The Connecticut attorney general has joined with other states in a lawsuit against the president's executive order.
Attorney General George Jepsen said Connecticut is joining with 15 other states as they ask a "federal appeals court to leave in place a temporary restraining order issued by the federal District Court in Seattle that has halted President Donald Trump's executive order barring individuals from seven majority-Muslim countries from entering the United States."
The states besides Connecticut involved in Monday's brief are California, Delaware, Illinois, Iowa, Maine, Maryland, Massachusetts, New Mexico, New York, Oregon, Pennsylvania, Rhode Island, Vermont, Virginia and the District of Columbia.
These 16 attorney generals are arguing for a stay of the order "would cause concrete, immediate and irreparable harms to the states, notably their colleges and universities, medical institutions and tax revenues." They added that it would also "harm the ability of states to ensure the health, welfare and civil rights of their residents."
Jepsen said he and the other attorney generals "believe that the president has exceeded his constitutional authority in issuing this executive order."
"The state of Connecticut and, indeed, states across our country cannot and should not have to bear the confusion, cost and economic loss caused by this unconstitutional executive order.
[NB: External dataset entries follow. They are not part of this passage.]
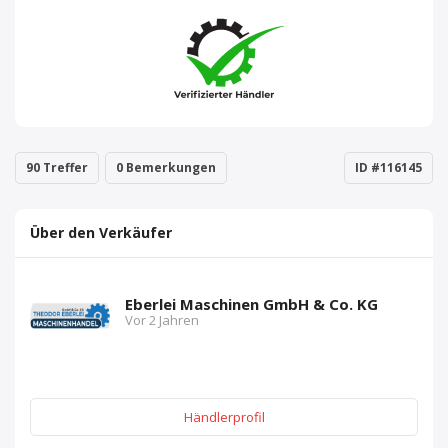
90 Treffer
0 Bemerkungen
ID #116145
Über den Verkäufer
Eberlei Maschinen GmbH & Co. KG
Vor 2 Jahren
Händlerprofil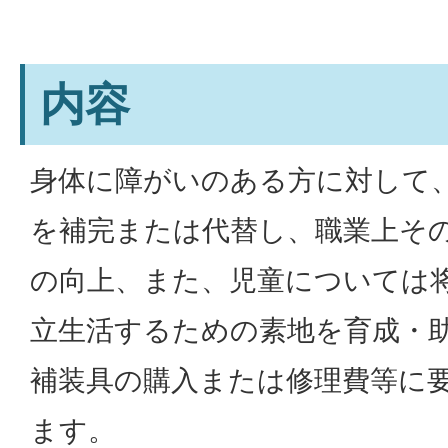
内容
身体に障がいのある方に対して
を補完または代替し、職業上そ
の向上、また、児童については
立生活するための素地を育成・
補装具の購入または修理費等に
ます。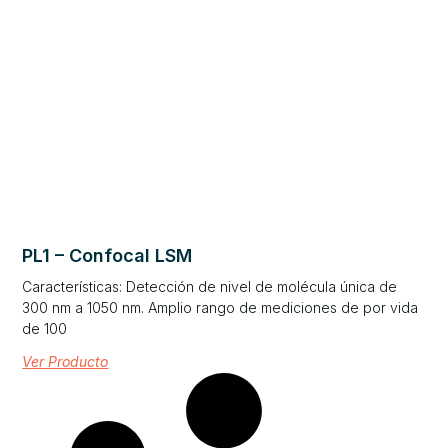
PL1 – Confocal LSM
Características: Detección de nivel de molécula única de
300 nm a 1050 nm. Amplio rango de mediciones de por vida
de 100
Ver Producto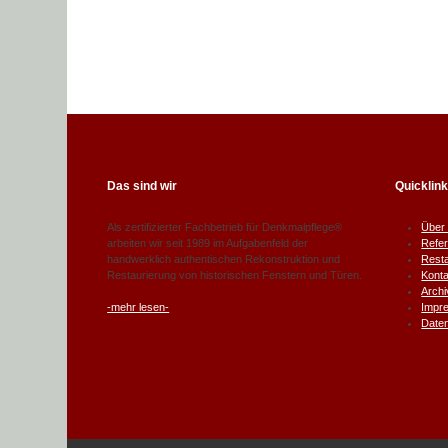
Das sind wir
Quicklin
Als zertifizierter Fachbetrieb für Denkmalpflege®
Über
arbeiten wir seit 1989 im Aufgabenfeld der
Refe
handwerklich authentischen Rekonstruktion und
Rest
Restaurierung von historischen Fenstern und Türen.
Konta
Archi
-mehr lesen-
Impr
Date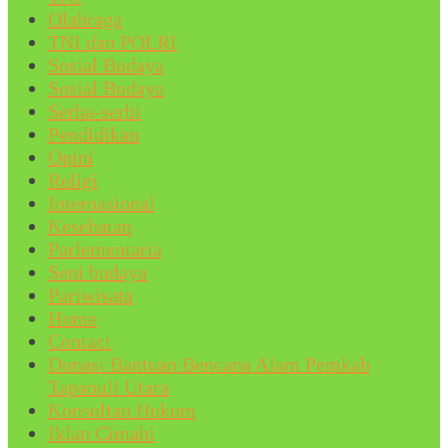
Olahraga
TNI dan POLRI
Sosial Budaya
Sosial Budaya
Serba-serbi
Pendidikan
Opini
Religi
Internasional
Kesehatan
Parlementaria
Seni budaya
Pariwisata
Home
Contact
Donasi Bantuan Bencana Alam Pemkab
Tapanuli Utara
Konsultan Hukum
Iklan Cimahi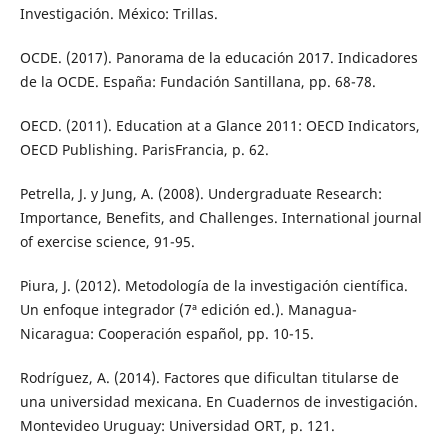
Investigación. México: Trillas.
OCDE. (2017). Panorama de la educación 2017. Indicadores
de la OCDE. España: Fundación Santillana, pp. 68-78.
OECD. (2011). Education at a Glance 2011: OECD Indicators,
OECD Publishing. ParisFrancia, p. 62.
Petrella, J. y Jung, A. (2008). Undergraduate Research:
Importance, Benefits, and Challenges. International journal
of exercise science, 91-95.
Piura, J. (2012). Metodología de la investigación científica.
Un enfoque integrador (7ª edición ed.). Managua-
Nicaragua: Cooperación español, pp. 10-15.
Rodríguez, A. (2014). Factores que dificultan titularse de
una universidad mexicana. En Cuadernos de investigación.
Montevideo Uruguay: Universidad ORT, p. 121.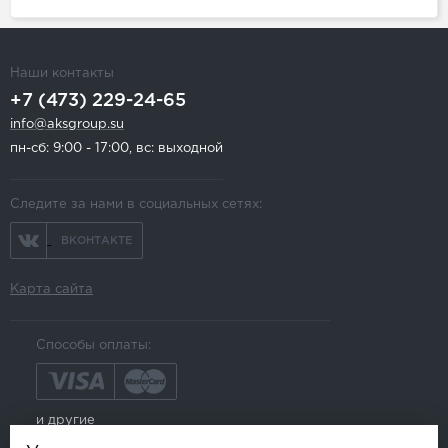
Наши контакты
+7 (473) 229-24-65
info@aksgroup.su
пн-сб: 9:00 - 17:00, вс: выходной
Следите за нами в социальных сетях:
ВКОНТАКТЕ
Карта сайта
Способы оплаты:
и другие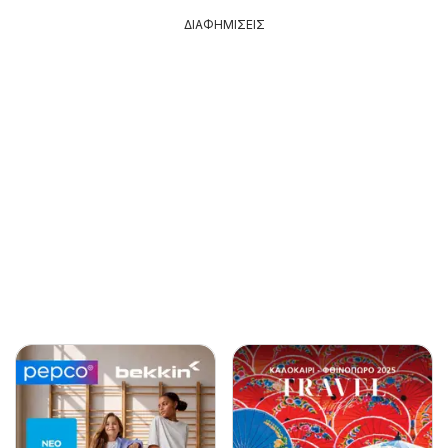
ΔΙΑΦΗΜΙΣΕΙΣ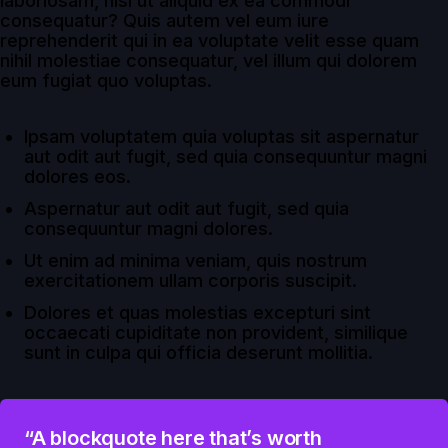
laboriosam, nisi ut aliquid ex ea commodi
consequatur? Quis autem vel eum iure
reprehenderit qui in ea voluptate velit esse quam
nihil molestiae consequatur, vel illum qui dolorem
eum fugiat quo voluptas.
Ipsam voluptatem quia voluptas sit aspernatur
aut odit aut fugit, sed quia consequuntur magni
dolores eos.
Aspernatur aut odit aut fugit, sed quia
consequuntur magni dolores.
Ut enim ad minima veniam, quis nostrum
exercitationem ullam corporis suscipit.
Dolores et quas molestias excepturi sint
occaecati cupiditate non provident, similique
sunt in culpa qui officia deserunt mollitia.
“A blockquote here that’s worth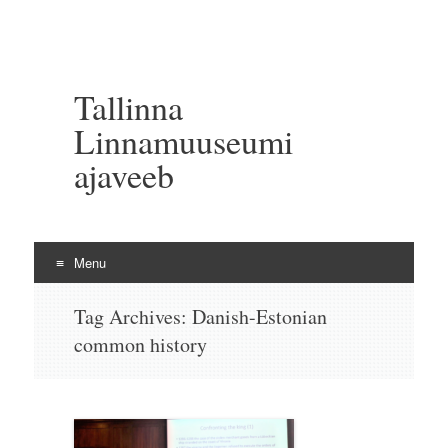
Tallinna
Linnamuuseumi
ajaveeb
Menu
Skip to content
Tag Archives:
Danish-Estonian
common history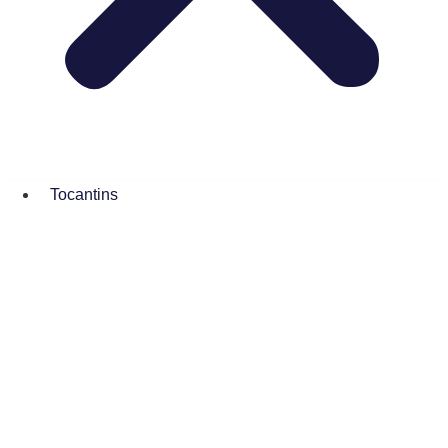
Tocantins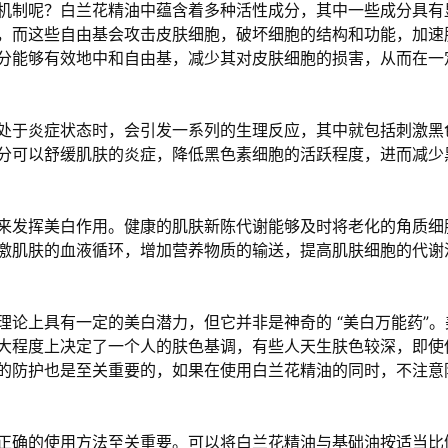
机制呢？白兰花精油中蕴含着多种活性成分，其中一些成分具有
，而这些自由基会攻击皮肤细胞，破坏细胞的结构和功能，加速
分能够有效地中和自由基，减少其对皮肤细胞的损害，从而在一
处于炎症状态时，会引发一系列的生理反应，其中就包括刺激黑
分可以舒缓肌肤的炎症，降低黑色素细胞的活跃程度，进而减少
来发挥美白作用。健康的肌肤新陈代谢能够及时将老化的角质细
激肌肤的血液循环，增加营养物质的输送，提高肌肤细胞的代谢
论上具有一定的美白潜力，但它并非是神奇的 “美白万能药”
大程度上决定了一个人的肤色基调，有些人天生肤色较深，即使
的防护也是至关重要的，如果在使用白兰花精油的同时，不注意
正确的使用方法至关重要。可以将白兰花精油与基础油按适当比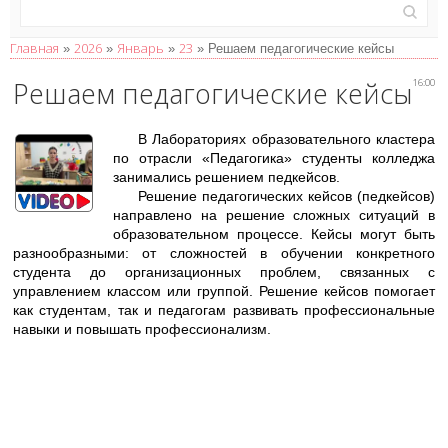
Главная
2026
Январь
23
»
»
»
» Решаем педагогические кейсы
Решаем педагогические кейсы
16:00
В Лабораториях образовательного кластера
по отрасли «Педагогика» студенты колледжа
занимались решением педкейсов.
Решение педагогических кейсов (педкейсов)
направлено на решение сложных ситуаций в
образовательном процессе. Кейсы могут быть
разнообразными: от сложностей в обучении конкретного
студента до организационных проблем, связанных с
управлением классом или группой. Решение кейсов помогает
как студентам, так и педагогам развивать профессиональные
навыки и повышать профессионализм.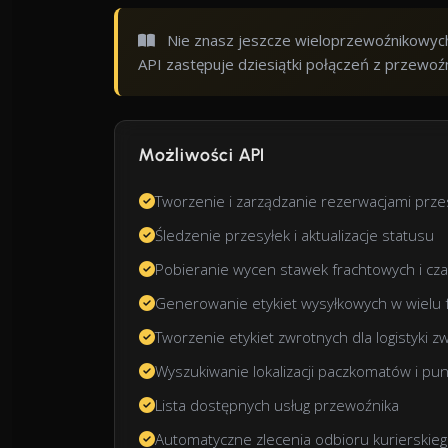
Nie znasz jeszcze wieloprzewoźnikowych 
API zastępuje dziesiątki połączeń z przewoź
Możliwości API
Tworzenie i zarządzanie rezerwacjami przesy
Śledzenie przesyłek i aktualizacje statusu
Pobieranie wycen stawek frachtowych i cz
Generowanie etykiet wysyłkowych w wielu 
Tworzenie etykiet zwrotnych dla logistyki z
Wyszukiwanie lokalizacji paczkomatów i pu
Lista dostępnych usług przewoźnika
Automatyczne zlecenia odbioru kurierskie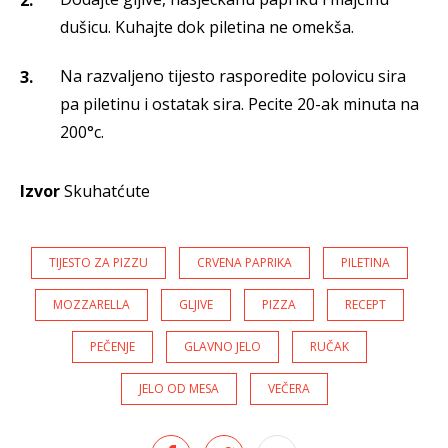
dušicu. Kuhajte dok piletina ne omekša.
Na razvaljeno tijesto rasporedite polovicu sira
pa piletinu i ostatak sira. Pecite 20-ak minuta na
200°c.
Izvor
Skuhatćute
TIJESTO ZA PIZZU
CRVENA PAPRIKA
PILETINA
MOZZARELLA
GLJIVE
PIZZA
RECEPT
PEČENJE
GLAVNO JELO
RUČAK
JELO OD MESA
VEČERA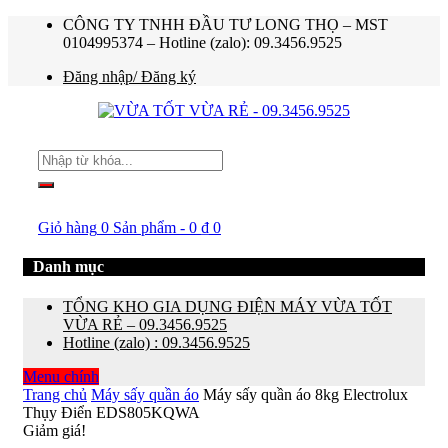
CÔNG TY TNHH ĐẦU TƯ LONG THỌ – MST
0104995374 – Hotline (zalo): 09.3456.9525
Đăng nhập/ Đăng ký
Giỏ hàng
0 Sản phẩm
-
0
₫
0
Danh mục
TỔNG KHO GIA DỤNG ĐIỆN MÁY VỪA TỐT
VỪA RẺ – 09.3456.9525
Hotline (zalo) : 09.3456.9525
Menu chính
Trang chủ
Máy sấy quần áo
Máy sấy quần áo 8kg Electrolux
Thụy Điển EDS805KQWA
Giảm giá!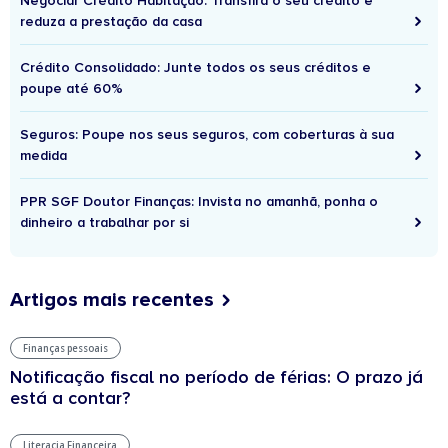
Negociar Crédito Habitação: Transfira o seu crédito e
reduza a prestação da casa
Crédito Consolidado: Junte todos os seus créditos e
poupe até 60%
Seguros: Poupe nos seus seguros, com coberturas à sua
medida
PPR SGF Doutor Finanças: Invista no amanhã, ponha o
dinheiro a trabalhar por si
Artigos mais recentes
Finanças pessoais
Notificação fiscal no período de férias: O prazo já
está a contar?
Literacia Financeira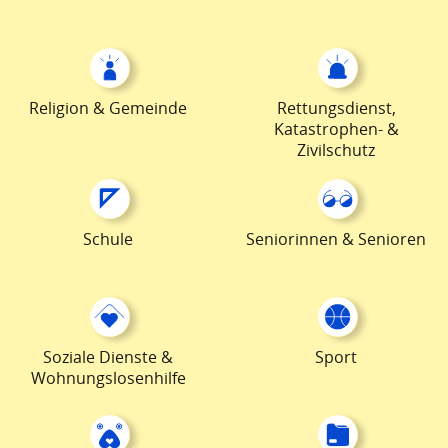
Religion & Gemeinde
Rettungsdienst,
Katastrophen- &
Zivilschutz
Schule
Seniorinnen & Senioren
Soziale Dienste &
Sport
Wohnungslosenhilfe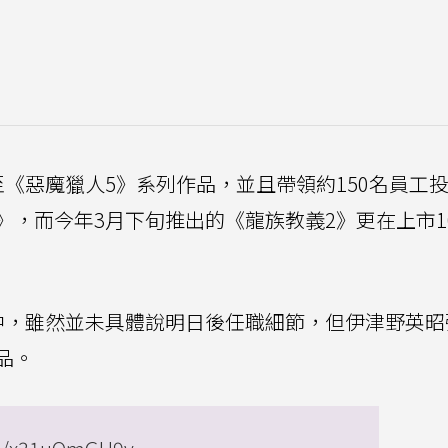
《惡魔獵人5》系列作品，並且帶領約150名員工
》，而今年3月下旬推出的《龍族教義2》更在上市1
中，雖然並未具體說明日後任職細節，但伊津野英昭
品。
We are asking the court today to uphold the restraining order obtained by the Washington and Minnesota attorneys general late last week and to allow individuals from these seven countries – who already face significant vetting procedures prior to the granting of access to the United States – to continue to travel on their properly issued visas while this case is further litigated," Jepsen said in a statement on Monday.
The 16 attorney generals said their states have been "harmed by this executive order and the federal government's shifting implementation of it."
"The District Court's temporary restraining order returned the policies and procedures regarding travel to the United States to the status quo that existed before the executive order…If this court were to grant a stay at this juncture it would resurrect the chaos experienced in our airports beginning on the weekend of January 28 and 29, and cause harm to the states – including state institutions such public universities, to the businesses that sustain our economies, and to our residents," the 16 attorney generals said on Monday.